Q: Do you really believe that sins are the measurement of your passes to heaven? I don’t think so. Sins are necessary to life. How would you know that good is good if you do not experience sin? It gives balance to life.
A: That’s an interesting question. It reminds me of a magazine for kids that I used to read. Do you remember “Highlights for Children”? It was usually in doctor and dentist waiting rooms and had any number of short stories and games for kids to play.
My favorite thing in “Highlights” was a little comic strip called “Goofus and Gallant.” They were two young boys, and one was the embodiment of bad manners and selfishness (Goofus) while the other was an example of good manners and noble behavior.
There would always be something like, “Goofus makes his dad clean up after supper, while Gallant says, ‘I’ll do the dishes, mom!’” The idea is that children are learning the difference between good and bad behavior through comparing and contrasting the behavior of these two boys.
This is clearly one way that we learn things in life. There are plenty of lessons that we learn as we go through this world by way of comparison and contrast.
We say things like, “This lemonade is sour.” In comparison to what? Well, possibly in comparison to something that is not sour (like water) or something that is sweet (like orange juice). We can know things like color based on the light spectrum. This variety adds zest to life and helps us distinguish one thing from another.
But difference in taste or color is not the same thing as difference between good and evil. In fact, this goes back to ancient Christian theology.

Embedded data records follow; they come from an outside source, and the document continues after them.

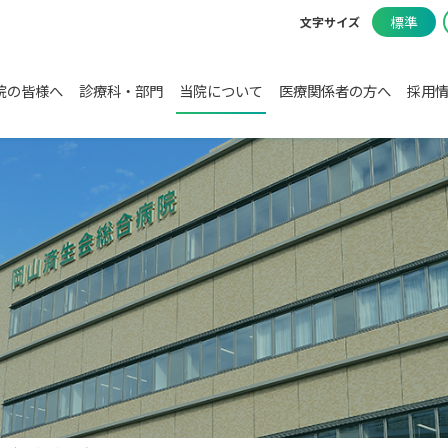
標準
文字サイズ
院の皆様へ
診療科・部門
当院について
医療関係者の方へ
採用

In Catholic theology, evil is not a “thing” in the same sense that good is a “thing.” In fact, it is more accurate to say that evil is either a distortion of or the lack (privation) of a good. We have evil when something good in itself is either distorted, misused, or taken away.

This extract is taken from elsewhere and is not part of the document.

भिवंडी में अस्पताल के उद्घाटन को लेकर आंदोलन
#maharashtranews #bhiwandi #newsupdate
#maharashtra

Therefore, something like blindness isn’t a “thing”; it is the lack of a good (sight). One doesn’t need to know blindness in order to know seeing. Or take the case of someone using the truth to hurt another person. Here, one would be misusing a good thing (truth) for an evil purpose, but a person wouldn’t need to experience this in order to know the goodness of truth.

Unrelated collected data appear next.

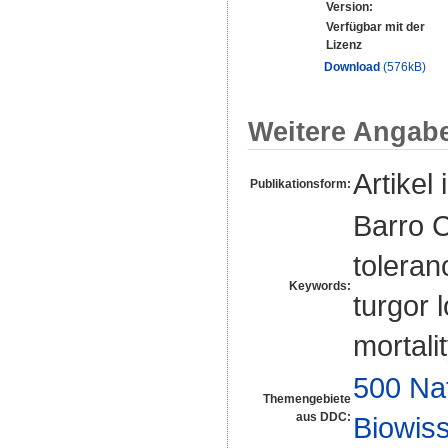
Version:
Verfügbar mit der
Lizenz
Download
(576kB)
Weitere Angab
Artikel 
Publikationsform:
Barro C
toleran
Keywords:
turgor 
mortali
500 Na
Themengebiete
aus DDC:
Biowiss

‘Necessary’ doesn’t mean ‘good’
We recognize that evil is a “necessary” part of life in the same sense that we recognize that sickness is a part of life. These things don’t add anything to living. In fact, they mostly serve to take away from our experience of life. They are “necessary” in that we experience them, but sin and evil are not necessary for us to understand the good.
Consider a couple of brief examples.
When it comes to beauty, a person could be raised (in theory) completely surrounded by beauty. Imagine if all of the music and art and entertainment they were exposed to was consistently in accord with the nature of real beauty. They would not have to be simultaneously exposed to ugliness in order to know beauty.
A person exclusively engaged with those things which reflect beauty would actually come to know beauty in a way that someone who was also exposed to ugliness could not. They would certainly be able to recognize ugliness when presented with it, but they wouldn’t need to know ugliness in order to know beauty.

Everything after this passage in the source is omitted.